Summary: It is important to our faith to believe in miracles - especially the virgin birth of Jesus.
SERIES: CHRISTMAS CLASSICS
“MIRACLE ON 34TH STREET”
In the famous 1947 film classic Miracle on 34th Street, which was re-made in recent years, a man claiming to be Santa Claus is placed on trial. The judge is hoping to provide an answer for the age-old question, “Does Santa Claus really exist?” The judge comes to the conclusion that if you believe in something strongly enough then it becomes true. However, in reality just believing in something doesn’t make it true.
If you believe in the literal Santa Claus, you pretty much have to believe in miracles. Flying deer, an overweight Santa descending into your house through a narrow chimney, delivering millions of gifts all around the world in one night…all of this would take a great deal of faith to accept. According to a piece called The Mathematics of Christmas, here’s how it would have to work.

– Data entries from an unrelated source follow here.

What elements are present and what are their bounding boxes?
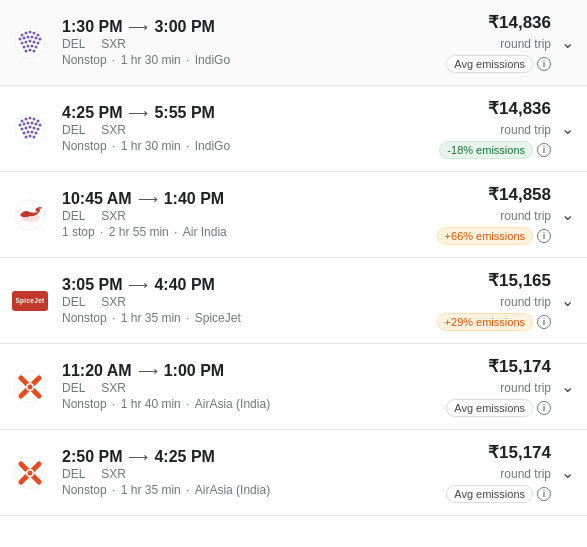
depart-time-4: 3:05 PM — [62, 276, 122, 294]
svg-point-4 — [33, 31, 36, 34]
price-section-1: ₹14,836 round trip Avg emissions i — [421, 12, 551, 73]
times-row-4: 3:05 PM ⟶ 4:40 PM — [62, 276, 421, 294]
price-section-5: ₹15,174 round trip Avg emissions i — [421, 356, 551, 417]
arrow-3: ⟶ — [138, 191, 158, 207]
svg-point-9 — [31, 35, 34, 38]
depart-time-5: 11:20 AM — [62, 362, 132, 380]
arrow-6: ⟶ — [128, 449, 148, 465]
info-icon-4[interactable]: i — [537, 315, 551, 329]
flight-row-1[interactable]: 1:30 PM ⟶ 3:00 PM DEL SXR Nonstop · 1 hr… — [0, 0, 587, 86]
info-icon-2[interactable]: i — [537, 143, 551, 157]
svg-point-60 — [28, 470, 33, 475]
arrive-time-3: 1:40 PM — [164, 190, 224, 208]
emissions-row-4: +29% emissions i — [437, 313, 551, 331]
arrive-code-4: SXR — [101, 295, 126, 309]
airline-logo-2 — [10, 113, 50, 145]
flight-list: 1:30 PM ⟶ 3:00 PM DEL SXR Nonstop · 1 hr… — [0, 0, 587, 516]
details-row-4: Nonstop · 1 hr 35 min · SpiceJet — [62, 311, 421, 325]
depart-code-2: DEL — [62, 123, 85, 137]
svg-point-10 — [35, 36, 38, 39]
emissions-row-6: Avg emissions i — [446, 485, 551, 503]
flight-row-4[interactable]: SpiceJet 3:05 PM ⟶ 4:40 PM DEL SXR Nonst… — [0, 258, 587, 344]
svg-point-6 — [19, 37, 22, 40]
expand-chevron-5[interactable]: ⌄ — [557, 377, 577, 396]
svg-point-30 — [19, 123, 22, 126]
round-trip-6: round trip — [500, 467, 551, 481]
depart-code-6: DEL — [62, 467, 85, 481]
depart-time-6: 2:50 PM — [62, 448, 122, 466]
round-trip-5: round trip — [500, 381, 551, 395]
flight-info-5: 11:20 AM ⟶ 1:00 PM DEL SXR Nonstop · 1 h… — [62, 362, 421, 411]
arrow-5: ⟶ — [138, 363, 158, 379]
times-row-6: 2:50 PM ⟶ 4:25 PM — [62, 448, 421, 466]
airline-logo-4: SpiceJet — [10, 291, 50, 311]
expand-chevron-4[interactable]: ⌄ — [557, 291, 577, 310]
depart-code-3: DEL — [62, 209, 85, 223]
times-row-2: 4:25 PM ⟶ 5:55 PM — [62, 104, 421, 122]
dot-sep-2-1: · — [186, 53, 193, 67]
airline-name-5: AirAsia (India) — [195, 397, 270, 411]
stop-info-5: Nonstop — [62, 397, 107, 411]
dot-sep-2-4: · — [186, 311, 193, 325]
flight-row-5[interactable]: 11:20 AM ⟶ 1:00 PM DEL SXR Nonstop · 1 h… — [0, 344, 587, 430]
arrive-time-2: 5:55 PM — [154, 104, 214, 122]
price-2: ₹14,836 — [488, 98, 551, 119]
arrow-4: ⟶ — [128, 277, 148, 293]
arrow-1: ⟶ — [128, 19, 148, 35]
arrive-code-1: SXR — [101, 37, 126, 51]
svg-point-16 — [37, 41, 40, 44]
airline-logo-6 — [10, 456, 50, 490]
flight-info-3: 10:45 AM ⟶ 1:40 PM DEL SXR 1 stop · 2 hr… — [62, 190, 421, 239]
dot-sep-1-3: · — [100, 225, 107, 239]
svg-point-19 — [31, 44, 34, 47]
svg-point-39 — [33, 126, 36, 129]
svg-point-3 — [29, 30, 32, 33]
price-4: ₹15,165 — [488, 270, 551, 291]
svg-point-41 — [23, 131, 26, 134]
duration-5: 1 hr 40 min — [121, 397, 181, 411]
svg-point-25 — [21, 119, 24, 122]
details-row-2: Nonstop · 1 hr 30 min · IndiGo — [62, 139, 421, 153]
emissions-badge-6: Avg emissions — [446, 485, 533, 503]
stop-info-2: Nonstop — [62, 139, 107, 153]
emissions-row-1: Avg emissions i — [446, 55, 551, 73]
airline-name-3: Air India — [183, 225, 227, 239]
airports-row-4: DEL SXR — [62, 295, 421, 309]
airports-row-5: DEL SXR — [62, 381, 421, 395]
flight-row-3[interactable]: 10:45 AM ⟶ 1:40 PM DEL SXR 1 stop · 2 hr… — [0, 172, 587, 258]
svg-point-27 — [29, 116, 32, 119]
svg-point-18 — [27, 44, 30, 47]
svg-point-21 — [25, 49, 28, 52]
svg-point-28 — [33, 117, 36, 120]
details-row-1: Nonstop · 1 hr 30 min · IndiGo — [62, 53, 421, 67]
dot-sep-1-1: · — [112, 53, 119, 67]
arrive-code-3: SXR — [101, 209, 126, 223]
flight-row-2[interactable]: 4:25 PM ⟶ 5:55 PM DEL SXR Nonstop · 1 hr… — [0, 86, 587, 172]
price-section-4: ₹15,165 round trip +29% emissions i — [421, 270, 551, 331]
flight-row-6[interactable]: 2:50 PM ⟶ 4:25 PM DEL SXR Nonstop · 1 hr… — [0, 430, 587, 516]
airports-row-3: DEL SXR — [62, 209, 421, 223]
info-icon-5[interactable]: i — [537, 401, 551, 415]
svg-point-13 — [25, 40, 28, 43]
expand-chevron-2[interactable]: ⌄ — [557, 119, 577, 138]
arrow-2: ⟶ — [128, 105, 148, 121]
depart-code-1: DEL — [62, 37, 85, 51]
arrive-time-5: 1:00 PM — [164, 362, 224, 380]
svg-point-44 — [35, 131, 38, 134]
emissions-row-2: -18% emissions i — [439, 141, 551, 159]
times-row-5: 11:20 AM ⟶ 1:00 PM — [62, 362, 421, 380]
expand-chevron-6[interactable]: ⌄ — [557, 463, 577, 482]
airline-name-4: SpiceJet — [195, 311, 241, 325]
svg-point-40 — [37, 127, 40, 130]
svg-point-14 — [29, 39, 32, 42]
arrive-code-2: SXR — [101, 123, 126, 137]
expand-chevron-3[interactable]: ⌄ — [557, 205, 577, 224]
info-icon-6[interactable]: i — [537, 487, 551, 501]
svg-point-1 — [21, 33, 24, 36]
info-icon-1[interactable]: i — [537, 57, 551, 71]
svg-point-35 — [39, 123, 42, 126]
expand-chevron-1[interactable]: ⌄ — [557, 33, 577, 52]
svg-point-32 — [27, 121, 30, 124]
info-icon-3[interactable]: i — [537, 229, 551, 243]
emissions-row-5: Avg emissions i — [446, 399, 551, 417]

Let’s assume that Santa only visits those who are children in the eyes of the law, that is, those under the age of 18. There are roughly 2 billion such individuals in the world. However, Santa started his annual activities long before diversity and equal opportunity became issues, and as a result he doesn’t handle Muslim, Hindu, Jewish and Buddhist children. That reduces his workload significantly to a mere 15% of the total, namely 378 million. However, the crucial figure is not the number of children but the number of homes Santa has to visit. According to the most recent census data, the average size of a family in the world is 3.5 children per household. Thus, Santa has to visit 108,000,000 individual homes. (Of course, as everyone knows, Santa only visits good children, but we can surely assume that, on an average, at least one child of the 3.5 in each home meets that criterion.)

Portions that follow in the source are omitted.